I was very glad to read a coherent, orderly and well-thought out article incorporating these very ideas and many more, for which I had no concrete words.
I cannot conceive of the sacrifice of the Cross as an attempt to appease an angry God. Christ is Himself God, Who offered His own Self to Himself in order to satisfy our human need to offer sacrifice to God, yet never able to find the appropriate or sufficient sacrifice: which just made us feel even guiltier than we already were; which is what Satan, of course, sought.

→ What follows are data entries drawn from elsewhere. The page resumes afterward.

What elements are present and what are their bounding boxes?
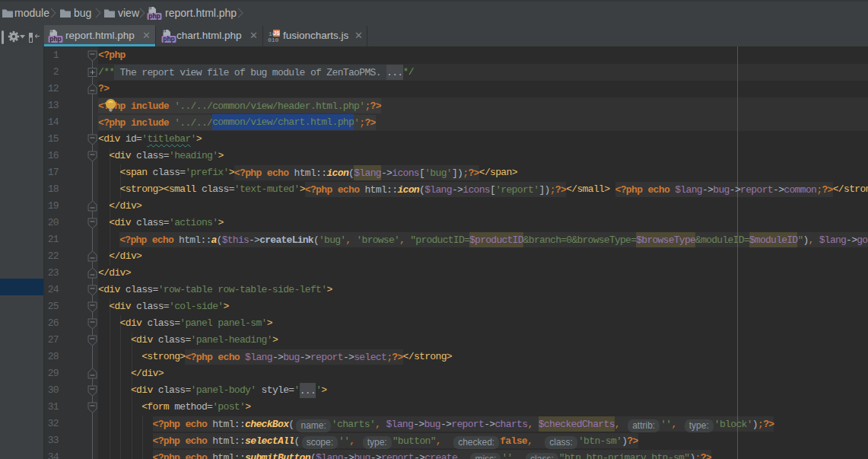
svg-text:php: php xyxy=(148,12,161,20)
svg-text:php: php xyxy=(163,35,175,43)
svg-text:010: 010 xyxy=(268,37,279,43)
svg-text:JS: JS xyxy=(274,30,281,36)
svg-text:php: php xyxy=(49,35,62,43)
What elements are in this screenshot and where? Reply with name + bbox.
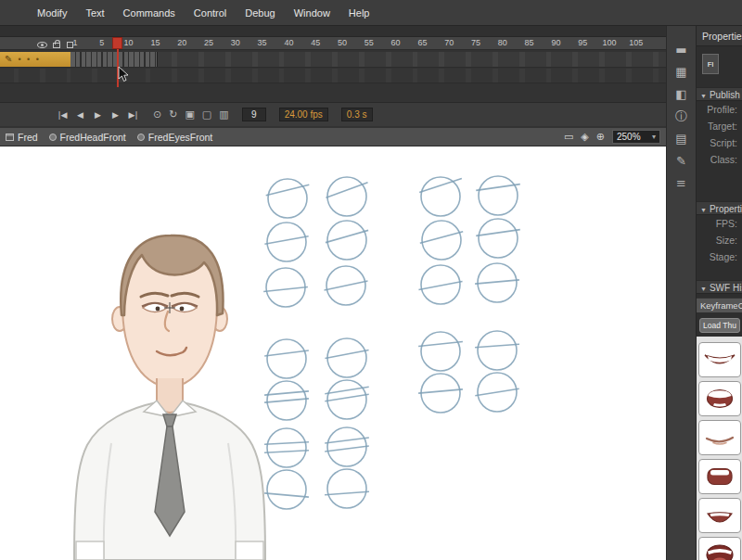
menu-item-text[interactable]: Text (76, 0, 113, 26)
symbol-icon (137, 134, 145, 141)
ruler-tick: 45 (311, 38, 320, 47)
current-frame-field[interactable]: 9 (242, 108, 266, 121)
character-pupil-left (156, 307, 160, 312)
menu-item-debug[interactable]: Debug (236, 0, 284, 26)
ruler-tick: 85 (525, 38, 534, 47)
go-to-last-frame-icon[interactable]: ▶| (126, 110, 140, 120)
play-icon[interactable]: ▶ (91, 110, 105, 120)
ruler-tick: 15 (150, 38, 160, 47)
mouth-thumbnail-open-square[interactable] (698, 459, 741, 494)
prop-label-script: Script: (697, 134, 742, 151)
prop-label-size: Size: (697, 232, 742, 248)
menu-item-window[interactable]: Window (285, 0, 339, 26)
section-header-properties[interactable]: ▼Properties (697, 201, 742, 215)
mouth-thumbnail-closed-smile[interactable] (698, 420, 741, 455)
load-thumbnails-button[interactable]: Load Thu (699, 318, 740, 333)
eye-icon[interactable] (37, 42, 47, 48)
timeline-controls: |◀◀▶▶▶| ⊙↻▣▢▥ 9 24.00 fps 0.3 s (0, 102, 666, 126)
mouth-thumbnail-half-open[interactable] (698, 498, 741, 533)
symbol-icon (49, 134, 57, 141)
center-stage-icon[interactable]: ⊕ (596, 131, 605, 143)
info-panel-icon[interactable]: ⓘ (671, 109, 693, 123)
edit-bar-icons: ▭◈⊕ (564, 131, 605, 143)
empty-track[interactable] (0, 69, 666, 83)
prop-label-target: Target: (697, 118, 742, 134)
edit-multiple-frames-icon[interactable]: ▥ (219, 108, 228, 121)
flash-application-window: ModifyTextCommandsControlDebugWindowHelp… (0, 0, 742, 560)
step-forward-icon[interactable]: ▶ (109, 110, 122, 120)
ruler-tick: 1 (72, 38, 77, 47)
edit-bar-right: ▭◈⊕ 250% ▾ (564, 130, 660, 144)
ruler-tick: 80 (498, 38, 507, 47)
mouth-thumbnail-open-teeth[interactable] (698, 381, 741, 416)
section-header-publish[interactable]: ▼Publish (697, 87, 742, 101)
section-title: Publish (710, 90, 740, 100)
props-sections: ▼PublishProfile:Target:Script:Class:▼Pro… (697, 87, 742, 294)
tab-properties[interactable]: Properties (697, 26, 742, 46)
menu-item-commands[interactable]: Commands (114, 0, 185, 26)
ruler-tick: 5 (99, 38, 104, 47)
outline-icon[interactable] (67, 42, 73, 48)
ruler-tick: 20 (177, 38, 186, 47)
edit-scene-icon[interactable]: ▭ (564, 131, 573, 143)
layer-status-dots: • • • (18, 55, 40, 64)
breadcrumb-item-fredeyesfront[interactable]: FredEyesFront (137, 132, 212, 143)
menu-item-control[interactable]: Control (185, 0, 236, 26)
prop-label-class: Class: (697, 151, 742, 168)
breadcrumb: FredFredHeadFrontFredEyesFront (6, 132, 212, 143)
elapsed-time-field[interactable]: 0.3 s (341, 108, 373, 121)
timeline-ruler[interactable]: 1510152025303540455055606570758085909510… (0, 37, 666, 50)
panel-icon-strip: ▬▦◧ⓘ▤✎≡ (666, 26, 696, 560)
pencil-icon: ✎ (5, 55, 12, 64)
align-panel-icon[interactable]: ▦ (671, 65, 693, 79)
shirt-cuff-left (76, 541, 104, 560)
character-pupil-right (180, 307, 185, 312)
layer-track[interactable]: ✎ • • • (0, 52, 666, 68)
section-header-swf-histo[interactable]: ▼SWF Histo (697, 280, 742, 294)
frame-rate-field[interactable]: 24.00 fps (279, 108, 328, 121)
document-icon: Fl (702, 54, 719, 74)
playhead-marker[interactable] (112, 37, 122, 49)
breadcrumb-item-fredheadfront[interactable]: FredHeadFront (49, 132, 126, 143)
loop-icon[interactable]: ↻ (169, 108, 177, 121)
mouth-shape-grin-teeth (701, 346, 738, 374)
stage-canvas[interactable] (0, 146, 666, 560)
ruler-tick: 55 (365, 38, 374, 47)
lock-icon[interactable] (53, 43, 60, 48)
mouth-thumbnails-list (697, 337, 742, 560)
edit-bar: FredFredHeadFrontFredEyesFront ▭◈⊕ 250% … (0, 128, 666, 146)
ruler-tick: 95 (578, 38, 587, 47)
keyframes-block[interactable] (70, 52, 158, 67)
go-to-first-frame-icon[interactable]: |◀ (56, 110, 70, 120)
timeline-chrome (0, 26, 666, 37)
menu-item-help[interactable]: Help (339, 0, 379, 26)
breadcrumb-item-fred[interactable]: Fred (6, 132, 38, 143)
ruler-tick: 50 (338, 38, 347, 47)
step-back-icon[interactable]: ◀ (73, 110, 87, 120)
panel-menu-icon[interactable]: ≡ (671, 176, 693, 190)
ruler-tick: 25 (204, 38, 213, 47)
active-layer-bar[interactable]: ✎ • • • (0, 52, 70, 67)
tab-keyframecaddy[interactable]: KeyframeCadd (697, 298, 742, 312)
ruler-tick: 70 (444, 38, 454, 47)
menu-item-modify[interactable]: Modify (28, 0, 76, 26)
character-illustration[interactable] (45, 211, 295, 560)
motion-editor-panel-icon[interactable]: ▬ (671, 43, 693, 57)
mouth-thumbnail-open-wide[interactable] (698, 537, 741, 560)
mouse-cursor-icon (118, 67, 131, 83)
brush-panel-icon[interactable]: ✎ (671, 154, 693, 168)
triangle-down-icon: ▼ (700, 93, 707, 99)
mouth-thumbnail-grin-teeth[interactable] (698, 342, 741, 377)
ruler-tick: 105 (629, 38, 643, 47)
timeline-panel: 1510152025303540455055606570758085909510… (0, 26, 666, 128)
breadcrumb-label: Fred (18, 132, 38, 143)
center-frame-icon[interactable]: ⊙ (153, 108, 161, 121)
scene-icon (6, 134, 14, 141)
onion-skin-icon[interactable]: ▣ (185, 108, 194, 121)
library-panel-icon[interactable]: ▤ (671, 132, 693, 146)
zoom-select[interactable]: 250% ▾ (612, 130, 660, 144)
ruler-tick: 60 (391, 38, 401, 47)
edit-symbol-icon[interactable]: ◈ (581, 131, 588, 143)
onion-skin-outlines-icon[interactable]: ▢ (202, 108, 211, 121)
color-panel-icon[interactable]: ◧ (671, 87, 693, 101)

The great deceit is that God hates us, and that we are not good enough for God just as we are. So God Himself became our last and perpetual Sacrifice. This perpetual Sacrifice is re-presented in earthly space and time at Holy Mass, but even more illustratively, as in the Mass God is not only present and offering Himself to us with His divinity and crucified/glorified humanity, but adding yet another dimension to His Everlasting Sacrifice - He presents Himself as a host, reducing Himself even further in size, the Unlimited making His Sacred Humanity even more limited, the Highest making Himself even lower, the Greatest making Himself even smaller in order to offer His humanity and by analogy ours - to the Blessed Trinity - which includes Himself - and in order to have sacred intercourse with us.
I can only understand Holy Communion, wherein Christ comes into my body,
stays a while, then leaves without being consumed by me - as only the accidents
are consumed - as a sort of intimate or spiritual coitus. In coitus too,
the two are joined for a while, give each other pleasure and comfort, then
take leave of each other without having been consumed.